- **About this exercise**
Nothing outside the range is wanted. Repeat exactly the lines below from the one with "birds (425, 2477)" through the one with "design (490, 2468)".

- **Exercise inputs**
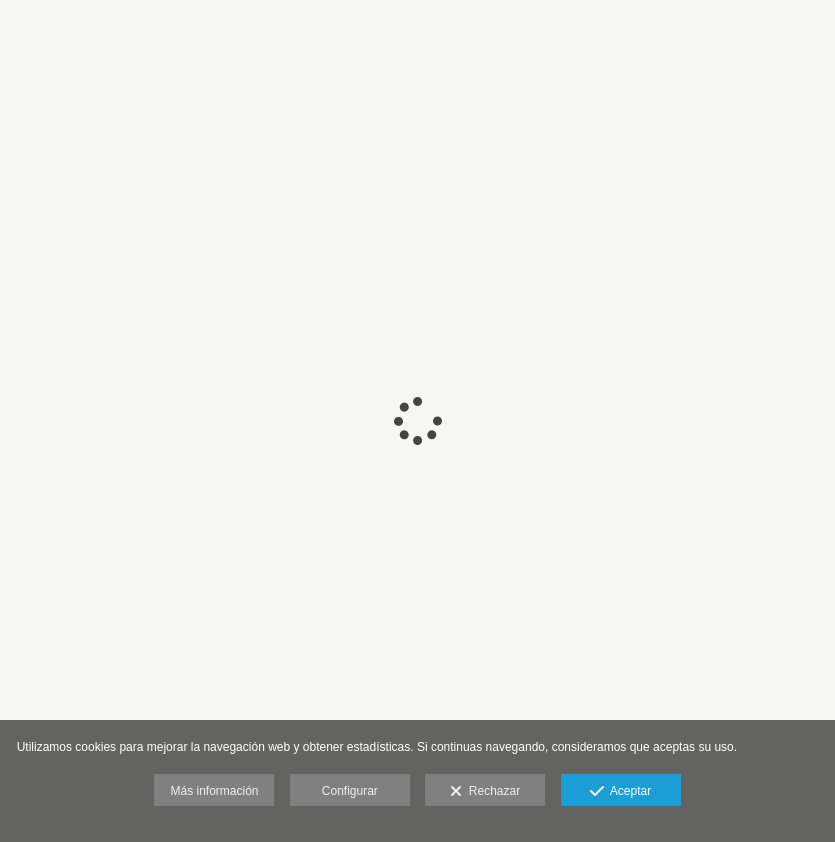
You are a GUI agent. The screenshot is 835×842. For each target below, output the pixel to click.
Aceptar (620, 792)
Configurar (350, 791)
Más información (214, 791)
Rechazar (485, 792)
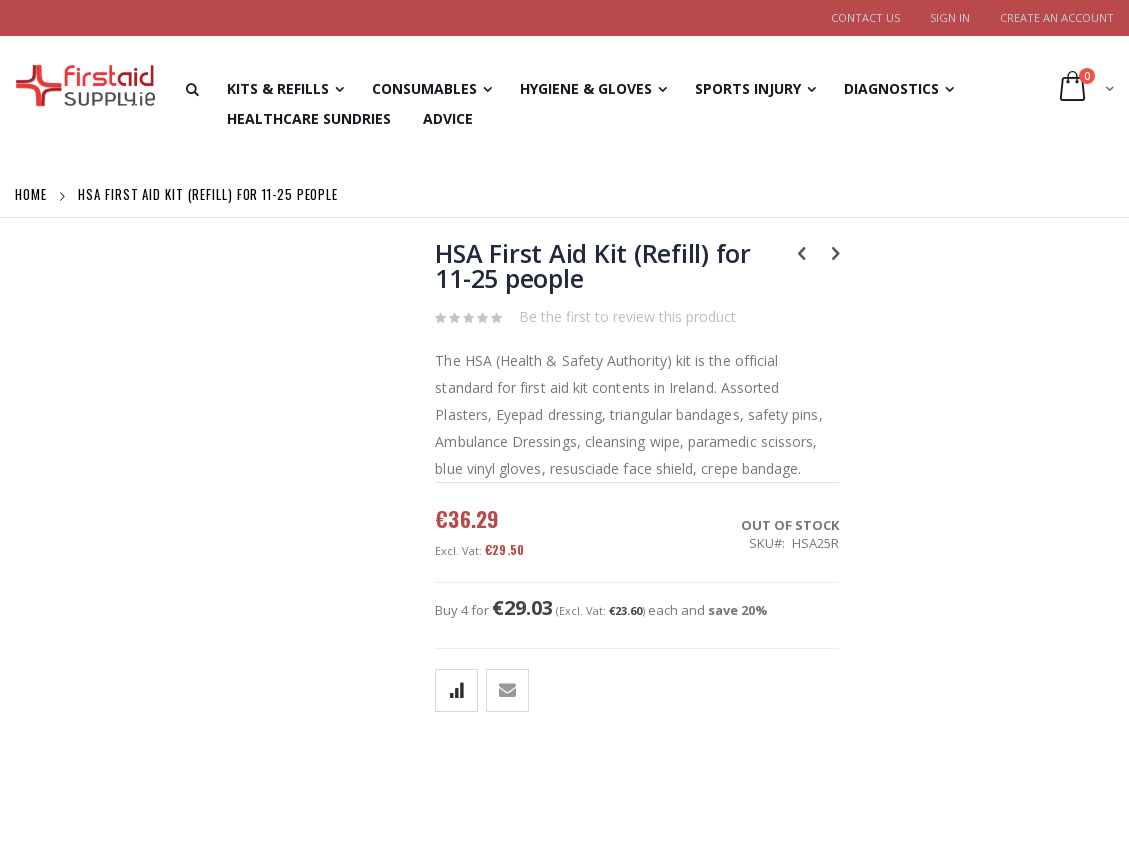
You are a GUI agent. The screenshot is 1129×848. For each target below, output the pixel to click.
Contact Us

...

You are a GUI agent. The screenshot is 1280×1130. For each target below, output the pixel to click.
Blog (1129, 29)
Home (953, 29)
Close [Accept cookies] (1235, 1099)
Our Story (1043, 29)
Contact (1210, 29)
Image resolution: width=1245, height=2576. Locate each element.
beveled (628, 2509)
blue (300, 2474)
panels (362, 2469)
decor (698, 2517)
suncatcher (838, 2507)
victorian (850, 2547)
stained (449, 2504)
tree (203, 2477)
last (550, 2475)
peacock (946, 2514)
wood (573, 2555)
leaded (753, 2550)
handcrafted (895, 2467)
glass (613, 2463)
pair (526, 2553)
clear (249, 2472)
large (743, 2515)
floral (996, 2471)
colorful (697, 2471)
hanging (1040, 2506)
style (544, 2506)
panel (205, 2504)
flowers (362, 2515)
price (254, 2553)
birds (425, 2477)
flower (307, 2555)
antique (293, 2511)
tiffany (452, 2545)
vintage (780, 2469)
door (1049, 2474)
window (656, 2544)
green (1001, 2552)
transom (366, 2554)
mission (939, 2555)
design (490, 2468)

- **Reply**
birds (425, 2477)
flower (307, 2555)
antique (293, 2511)
tiffany (452, 2545)
vintage (780, 2469)
door (1049, 2474)
window (656, 2544)
green (1001, 2552)
transom (366, 2554)
mission (939, 2555)
design (490, 2468)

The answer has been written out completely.